A system of equations is a set of two or more equations with the same variables. The solution is the set of values that satisfies all equations simultaneously.

Methods of Solving

1. Substitution Method

Solve one equation for one variable, then substitute into the other equation.

Example

Solve: y = 2x + 1 and 3x + y = 11

Substitute y = 2x + 1 into the second equation:

3x + (2x + 1) = 11

5x + 1 = 11

5x = 10, so x = 2

Then y = 2(2) + 1 = 5

Solution: (2, 5)

2. Elimination Method

Add or subtract equations to eliminate one variable.

3. Graphing Method

Graph both equations and find the intersection point(s).

Types of Solutions

One solution: Lines intersect at exactly one point (consistent and independent)
No solution: Lines are parallel (inconsistent)
Infinitely many solutions: Lines are the same (consistent and dependent)

Exponents and Radicals

Exponents represent repeated multiplication. Understanding the laws of exponents is crucial for simplifying expressions.

Laws of Exponents

Product Rule: aᵐ · aⁿ = aᵐ⁺ⁿ
Quotient Rule: aᵐ / aⁿ = aᵐ⁻ⁿ
Power Rule: (aᵐ)ⁿ = aᵐⁿ
Zero Exponent: a⁰ = 1 (when a ≠ 0)
Negative Exponent: a⁻ⁿ = 1/aⁿ
Fractional Exponent: a^(m/n) = ⁿ√(aᵐ)

Radicals

A radical is the inverse operation of an exponent. The most common is the square root:

√a = a^(1/2)

Simplifying Radicals

Example: Simplify √72

√72 = √(36 × 2) = √36 × √2 = 6√2

Factoring Techniques

Factoring is the process of writing an expression as a product of simpler expressions. It's essential for solving equations and simplifying rational expressions.

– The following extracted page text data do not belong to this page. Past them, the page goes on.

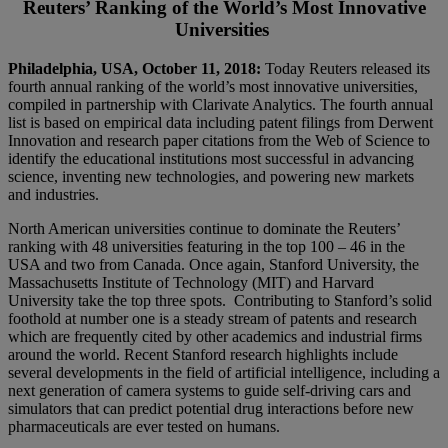
Reuters’ Ranking of the World’s Most Innovative
Universities
Philadelphia, USA, October 11, 2018:
Today Reuters released its
fourth annual ranking of the world’s most innovative universities,
compiled in partnership with Clarivate Analytics. The fourth annual
list is based on empirical data including patent filings from Derwent
Innovation and research paper citations from the Web of Science to
identify the educational institutions most successful in advancing
science, inventing new technologies, and powering new markets
and industries.
North American universities continue to dominate the Reuters’
ranking with 48 universities featuring in the top 100 – 46 in the
USA and two from Canada. Once again, Stanford University, the
Massachusetts Institute of Technology (MIT) and Harvard
University take the top three spots. Contributing to Stanford’s solid
foothold at number one is a steady stream of patents and research
which are frequently cited by other academics and industrial firms
around the world. Recent Stanford research highlights include
several developments in the field of artificial intelligence, including a
next generation of camera systems to guide self-driving cars and
simulators that can predict potential drug interactions before new
pharmaceuticals are ever tested on humans.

Common Factoring Techniques

1. Greatest Common Factor (GCF)

Factor out the largest factor common to all terms:

6x³ + 9x² = 3x²(2x + 3)

2. Difference of Squares

a² - b² = (a + b)(a - b)

3. Perfect Square Trinomials

a² + 2ab + b² = (a + b)²
a² - 2ab + b² = (a - b)²

4. Sum and Difference of Cubes

a³ + b³ = (a + b)(a² - ab + b²)
a³ - b³ = (a - b)(a² + ab + b²)

5. Factoring by Grouping

Example: Factor x³ + 3x² + 2x + 6

Group: (x³ + 3x²) + (2x + 6)

Factor each group: x²(x + 3) + 2(x + 3)

Factor out (x + 3): (x + 3)(x² + 2)

Factoring is one of the most important skills in algebra. Practice recognizing patterns — over time, you'll be able to factor expressions quickly by sight.